**TO DO:** Would you please transcribe, exactly as written, the lines of the entries below starting at the one that holds "typ a verzi prohlížeče;" and ending at the one that holds "plug-in prohlížečů;", both included?

**PROVIDED MATERIAL:**
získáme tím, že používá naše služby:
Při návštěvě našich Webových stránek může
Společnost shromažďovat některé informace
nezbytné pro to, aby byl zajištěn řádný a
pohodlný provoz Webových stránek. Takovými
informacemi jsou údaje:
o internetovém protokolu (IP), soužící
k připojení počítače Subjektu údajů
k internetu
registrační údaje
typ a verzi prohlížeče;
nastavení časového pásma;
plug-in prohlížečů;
* * *
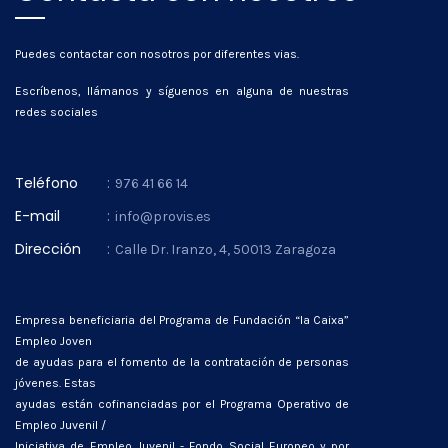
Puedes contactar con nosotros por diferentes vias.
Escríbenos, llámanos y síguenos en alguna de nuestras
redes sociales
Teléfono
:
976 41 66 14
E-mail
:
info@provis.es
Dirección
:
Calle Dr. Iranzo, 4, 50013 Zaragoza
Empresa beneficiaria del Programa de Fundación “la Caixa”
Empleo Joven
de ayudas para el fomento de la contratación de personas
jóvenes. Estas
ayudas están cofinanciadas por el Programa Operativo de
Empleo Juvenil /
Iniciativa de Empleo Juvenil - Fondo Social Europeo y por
==
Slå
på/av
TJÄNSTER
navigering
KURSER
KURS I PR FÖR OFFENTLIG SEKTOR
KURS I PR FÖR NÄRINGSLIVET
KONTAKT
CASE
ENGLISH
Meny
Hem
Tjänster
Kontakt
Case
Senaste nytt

**THE COMPLETED TASK:**
typ a verzi prohlížeče;
nastavení časového pásma;
plug-in prohlížečů;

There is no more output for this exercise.